■ DIRECTIONS
The result should be an exact copy of the entries below, free of pictures.

══ DATA FOR THIS EXERCISE ══

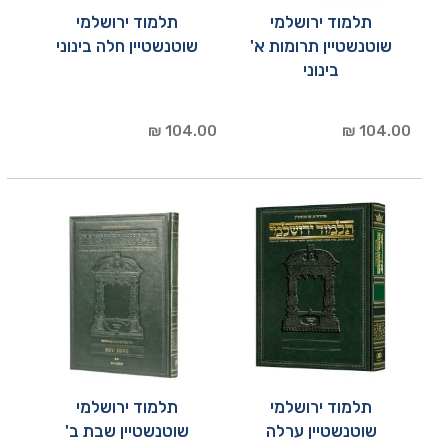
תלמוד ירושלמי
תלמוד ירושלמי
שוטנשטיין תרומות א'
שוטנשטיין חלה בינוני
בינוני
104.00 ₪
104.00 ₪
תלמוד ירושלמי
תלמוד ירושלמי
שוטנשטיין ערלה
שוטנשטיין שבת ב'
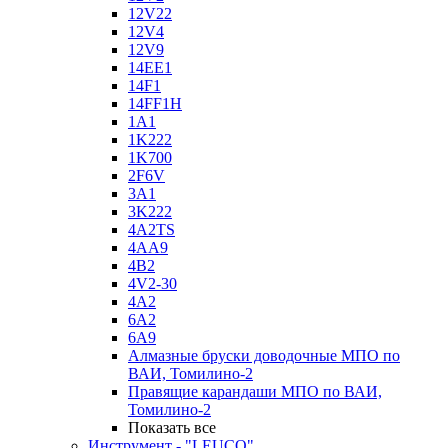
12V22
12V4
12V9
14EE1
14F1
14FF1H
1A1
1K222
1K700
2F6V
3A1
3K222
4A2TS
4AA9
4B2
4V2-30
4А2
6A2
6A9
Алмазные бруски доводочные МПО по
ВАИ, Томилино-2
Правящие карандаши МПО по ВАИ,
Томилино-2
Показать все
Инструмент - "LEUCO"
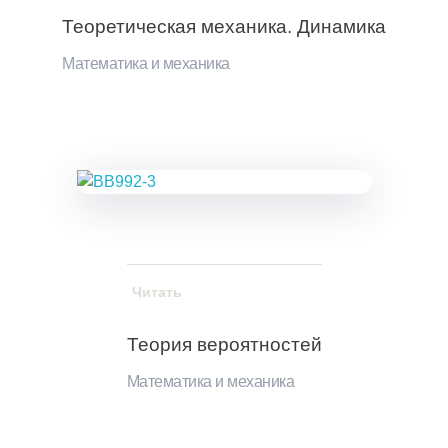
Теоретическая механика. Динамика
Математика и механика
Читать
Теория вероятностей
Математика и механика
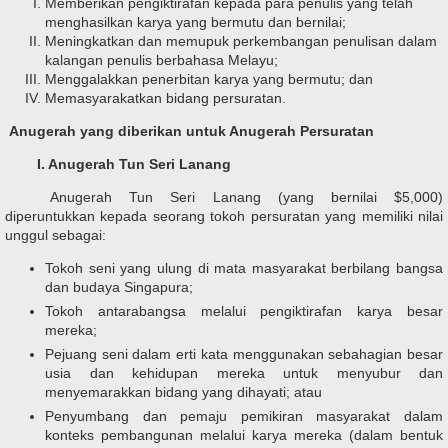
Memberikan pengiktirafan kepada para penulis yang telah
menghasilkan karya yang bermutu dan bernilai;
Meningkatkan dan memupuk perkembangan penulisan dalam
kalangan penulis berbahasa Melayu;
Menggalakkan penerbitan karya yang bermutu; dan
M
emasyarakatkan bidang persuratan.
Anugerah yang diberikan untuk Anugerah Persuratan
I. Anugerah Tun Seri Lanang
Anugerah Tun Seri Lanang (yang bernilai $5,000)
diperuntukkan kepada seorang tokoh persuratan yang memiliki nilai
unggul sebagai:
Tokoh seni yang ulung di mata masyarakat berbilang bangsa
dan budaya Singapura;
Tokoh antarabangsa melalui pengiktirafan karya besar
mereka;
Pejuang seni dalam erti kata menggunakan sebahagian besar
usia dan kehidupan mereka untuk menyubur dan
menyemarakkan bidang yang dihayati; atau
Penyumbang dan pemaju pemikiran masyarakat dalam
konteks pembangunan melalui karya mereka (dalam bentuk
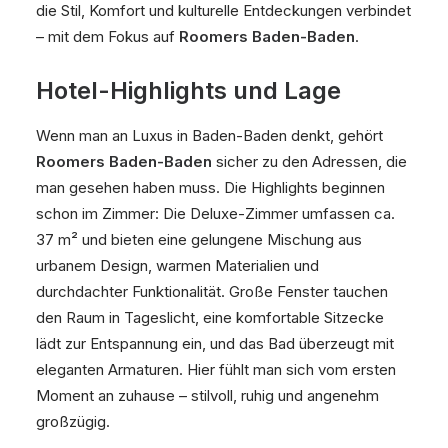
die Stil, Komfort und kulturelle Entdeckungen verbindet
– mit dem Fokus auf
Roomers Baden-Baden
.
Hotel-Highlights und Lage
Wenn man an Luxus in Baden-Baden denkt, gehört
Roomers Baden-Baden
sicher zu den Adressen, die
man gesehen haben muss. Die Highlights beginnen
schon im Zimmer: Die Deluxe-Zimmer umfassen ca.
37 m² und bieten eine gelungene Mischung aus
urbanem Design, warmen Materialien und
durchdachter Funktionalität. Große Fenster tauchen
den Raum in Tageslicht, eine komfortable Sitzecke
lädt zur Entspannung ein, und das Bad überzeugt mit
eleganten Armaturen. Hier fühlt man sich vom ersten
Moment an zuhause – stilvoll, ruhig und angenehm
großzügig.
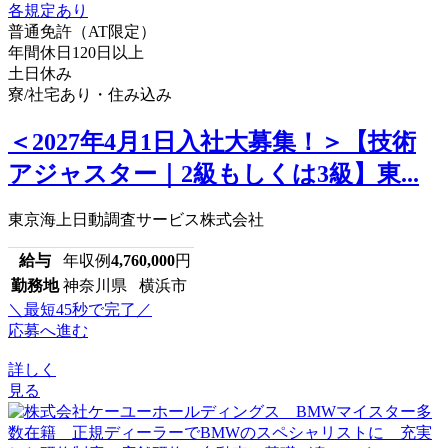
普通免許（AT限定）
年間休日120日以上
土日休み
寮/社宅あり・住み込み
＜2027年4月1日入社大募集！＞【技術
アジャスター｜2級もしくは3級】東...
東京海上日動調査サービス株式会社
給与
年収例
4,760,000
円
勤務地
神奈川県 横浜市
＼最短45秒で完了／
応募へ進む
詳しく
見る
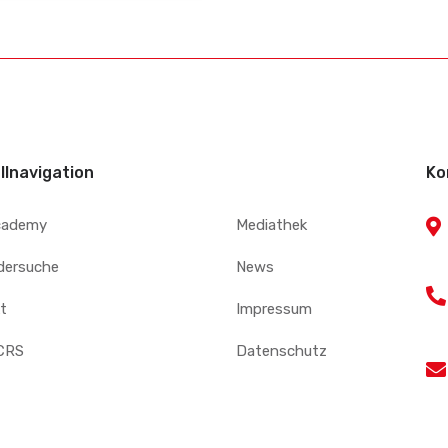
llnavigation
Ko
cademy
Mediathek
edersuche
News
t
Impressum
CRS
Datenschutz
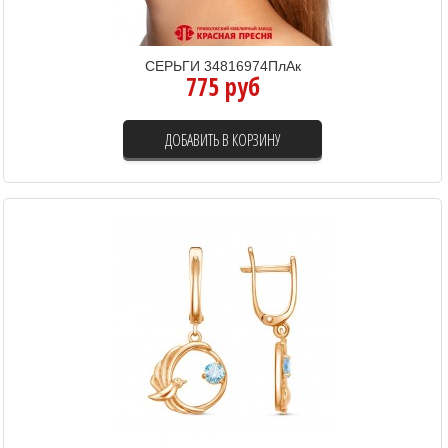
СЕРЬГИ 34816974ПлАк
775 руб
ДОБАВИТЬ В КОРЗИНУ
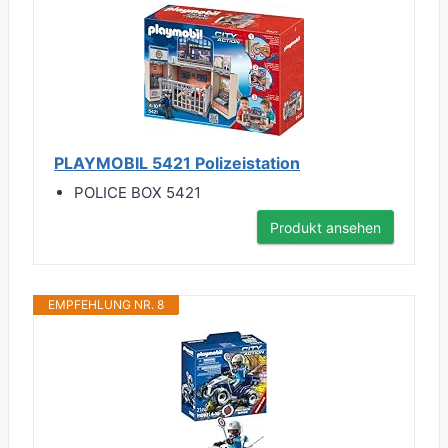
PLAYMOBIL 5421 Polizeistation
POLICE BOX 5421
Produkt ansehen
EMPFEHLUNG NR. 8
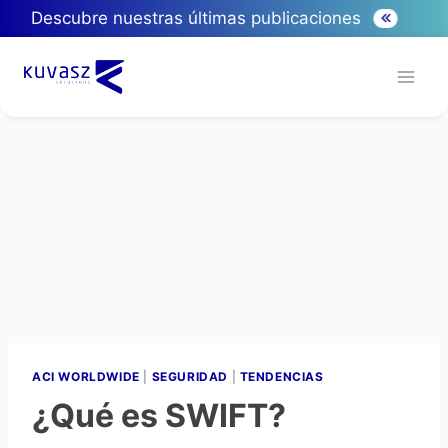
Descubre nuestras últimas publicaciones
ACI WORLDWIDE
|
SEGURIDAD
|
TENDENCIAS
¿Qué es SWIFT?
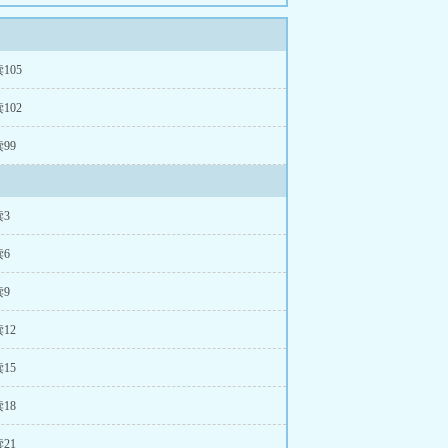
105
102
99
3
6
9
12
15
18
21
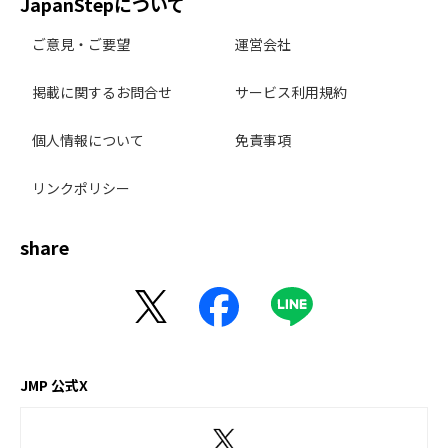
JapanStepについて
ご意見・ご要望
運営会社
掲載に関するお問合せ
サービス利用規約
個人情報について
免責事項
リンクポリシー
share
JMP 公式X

═══

■ OUTPUT OF THE EXERCISE
תלמוד ירושלמי
תלמוד ירושלמי
שוטנשטיין תרומות א'
שוטנשטיין חלה בינוני
בינוני
104.00 ₪
104.00 ₪
תלמוד ירושלמי
תלמוד ירושלמי
שוטנשטיין ערלה
שוטנשטיין שבת ב'
12V22
12V4
12V9
14EE1
14F1
14FF1H
1A1
1K222
1K700
2F6V
3A1
3K222
4A2TS
4AA9
4B2
4V2-30
4А2
6A2
6A9
Алмазные бруски доводочные МПО по
ВАИ, Томилино-2
Правящие карандаши МПО по ВАИ,
Томилино-2
Показать все
Инструмент - "LEUCO"
Теоретическая механика. Динамика
Математика и механика
Читать
Теория вероятностей
Математика и механика
Memberikan pengiktirafan kepada para penulis yang telah
menghasilkan karya yang bermutu dan bernilai;
Meningkatkan dan memupuk perkembangan penulisan dalam
kalangan penulis berbahasa Melayu;
Menggalakkan penerbitan karya yang bermutu; dan
M
emasyarakatkan bidang persuratan.
Anugerah yang diberikan untuk Anugerah Persuratan
I. Anugerah Tun Seri Lanang
Anugerah Tun Seri Lanang (yang bernilai $5,000)
diperuntukkan kepada seorang tokoh persuratan yang memiliki nilai
unggul sebagai:
Tokoh seni yang ulung di mata masyarakat berbilang bangsa
dan budaya Singapura;
Tokoh antarabangsa melalui pengiktirafan karya besar
mereka;
Pejuang seni dalam erti kata menggunakan sebahagian besar
usia dan kehidupan mereka untuk menyubur dan
menyemarakkan bidang yang dihayati; atau
Penyumbang dan pemaju pemikiran masyarakat dalam
konteks pembangunan melalui karya mereka (dalam bentuk
die Stil, Komfort und kulturelle Entdeckungen verbindet
– mit dem Fokus auf
Roomers Baden-Baden
.
Hotel-Highlights und Lage
Wenn man an Luxus in Baden-Baden denkt, gehört
Roomers Baden-Baden
sicher zu den Adressen, die
man gesehen haben muss. Die Highlights beginnen
schon im Zimmer: Die Deluxe-Zimmer umfassen ca.
37 m² und bieten eine gelungene Mischung aus
urbanem Design, warmen Materialien und
durchdachter Funktionalität. Große Fenster tauchen
den Raum in Tageslicht, eine komfortable Sitzecke
lädt zur Entspannung ein, und das Bad überzeugt mit
eleganten Armaturen. Hier fühlt man sich vom ersten
Moment an zuhause – stilvoll, ruhig und angenehm
großzügig.
普通免許（AT限定）
年間休日120日以上
土日休み
寮/社宅あり・住み込み
＜2027年4月1日入社大募集！＞【技術
アジャスター｜2級もしくは3級】東...
東京海上日動調査サービス株式会社
給与
年収例
4,760,000
円
勤務地
神奈川県 横浜市
＼最短45秒で完了／
応募へ進む
詳しく
見る
llnavigation
Ko
cademy
Mediathek
edersuche
News
t
Impressum
CRS
Datenschutz
СЕРЬГИ 34816974ПлАк
775 руб
ДОБАВИТЬ В КОРЗИНУ
PLAYMOBIL 5421 Polizeistation
POLICE BOX 5421
Produkt ansehen
EMPFEHLUNG NR. 8
Descubre nuestras últimas publicaciones
ACI WORLDWIDE
|
SEGURIDAD
|
TENDENCIAS
¿Qué es SWIFT?
105
102
99
3
6
9
12
15
18
21
JapanStepについて
ご意見・ご要望
運営会社
掲載に関するお問合せ
サービス利用規約
個人情報について
免責事項
リンクポリシー
share
JMP 公式X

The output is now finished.